OPNLguy From , joined Dec 1969, posts, RR:
Reply 1, posted (9 years 4 weeks 1 day 22 hours ago) and read 4035 times:
Quoting KLMA330 (Thread starter): and I was wondering if staff at Southwest would look at me funny if I asked to be seated in the jumpseat, or see the cockpit
See the cockpit whilst on the ground? Probably not a problem, just ask a F/A or pilot.
Be seated in the cockpit jumpseat? Not a chance unless you are covered under FAR 121.547 as one of the select airline/industry/government entities that are authorized to ride up there, and unfortunately, birthdays don't qualify you. (But have a Happy Birthday anyways, OK? )
FLAIRPORT From , joined Dec 1969, posts, RR:
Reply 6, posted (9 years 4 weeks 1 day 15 hours ago) and read 3844 times:
Well it's a good thing you asked here.
The problem is that it is not a post 9/11 attitude...it's a post 9/11 rule. Had you asked it, and they called the cops, just say your from canada and its your first time flyiyng in the US post 9/11 and you didn't know...although knowing the TSA, I don't know what would happen.
But do not ask! DO NOT ASK!! DO NOT ASK!!!
Sad what has happened, but Hillary '08 will save us!

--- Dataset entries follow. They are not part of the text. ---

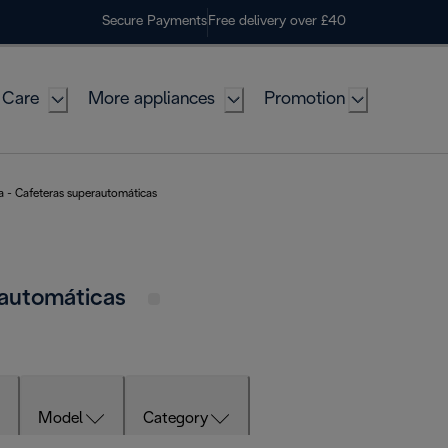
Secure Payments
Free delivery over £40
 Care
More appliances
Promotion
a - Cafeteras superautomáticas
rautomáticas
Model
Category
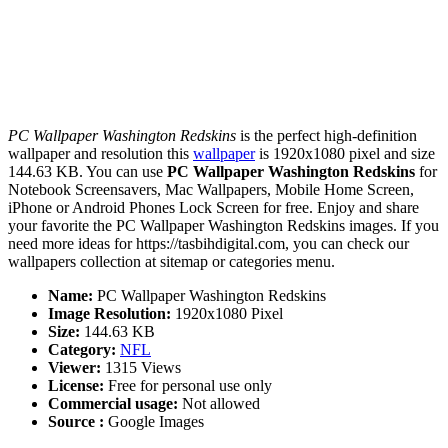
PC Wallpaper Washington Redskins
is the perfect high-definition
wallpaper and resolution this
wallpaper
is 1920x1080 pixel and size
144.63 KB. You can use
PC Wallpaper Washington Redskins
for
Notebook Screensavers, Mac Wallpapers, Mobile Home Screen,
iPhone or Android Phones Lock Screen for free. Enjoy and share
your favorite the PC Wallpaper Washington Redskins images. If you
need more ideas for https://tasbihdigital.com, you can check our
wallpapers collection at sitemap or categories menu.
Name:
PC Wallpaper Washington Redskins
Image Resolution:
1920x1080 Pixel
Size:
144.63 KB
Category:
NFL
Viewer:
1315 Views
License:
Free for personal use only
Commercial usage:
Not allowed
Source :
Google Images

FutureFO From Ireland, joined Oct 2001, 3132 posts, RR: 20
Reply 7, posted (9 years 4 weeks 1 day ago) and read 3721 times:
You will be able to see the flight deck on the ground, however WN is the king of the 20 minute turn so you may not even get a glimpse. There is only a couple of ways to sit up front be a WN pilot, be a crewmember in the CASS system, be an employee of the FAA or a Boeing representative.